Saved data entries:

_ _ _ _ _

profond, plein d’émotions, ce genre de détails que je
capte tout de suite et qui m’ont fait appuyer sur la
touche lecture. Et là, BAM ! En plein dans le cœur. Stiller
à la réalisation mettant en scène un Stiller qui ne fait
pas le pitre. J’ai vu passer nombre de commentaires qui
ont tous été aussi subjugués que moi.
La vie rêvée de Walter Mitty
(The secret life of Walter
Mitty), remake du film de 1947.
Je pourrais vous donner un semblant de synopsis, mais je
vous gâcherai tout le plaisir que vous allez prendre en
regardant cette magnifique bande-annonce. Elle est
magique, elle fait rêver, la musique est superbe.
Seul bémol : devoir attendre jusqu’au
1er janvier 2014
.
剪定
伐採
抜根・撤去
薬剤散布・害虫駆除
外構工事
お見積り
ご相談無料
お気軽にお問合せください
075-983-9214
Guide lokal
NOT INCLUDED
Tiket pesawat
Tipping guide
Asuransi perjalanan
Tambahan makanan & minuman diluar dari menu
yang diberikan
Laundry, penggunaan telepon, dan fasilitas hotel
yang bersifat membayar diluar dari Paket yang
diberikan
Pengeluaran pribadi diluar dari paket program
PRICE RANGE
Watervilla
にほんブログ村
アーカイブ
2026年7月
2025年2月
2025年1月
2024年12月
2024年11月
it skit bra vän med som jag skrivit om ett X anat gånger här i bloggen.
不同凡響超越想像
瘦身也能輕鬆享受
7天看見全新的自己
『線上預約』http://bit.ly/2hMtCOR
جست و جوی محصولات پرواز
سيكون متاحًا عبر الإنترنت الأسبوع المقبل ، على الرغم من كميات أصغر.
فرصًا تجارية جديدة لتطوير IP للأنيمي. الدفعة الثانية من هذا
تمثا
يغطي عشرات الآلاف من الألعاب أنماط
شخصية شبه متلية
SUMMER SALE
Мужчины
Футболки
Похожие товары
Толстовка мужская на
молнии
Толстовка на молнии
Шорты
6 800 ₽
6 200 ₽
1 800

_ _ _ _ _

* WORK ITEM *
Where does the word "vous" occur in the records? Return every line that holds it.

* ANSWER TO THE PROBLEM *
Je pourrais vous donner un semblant de synopsis, mais je
vous gâcherai tout le plaisir que vous allez prendre en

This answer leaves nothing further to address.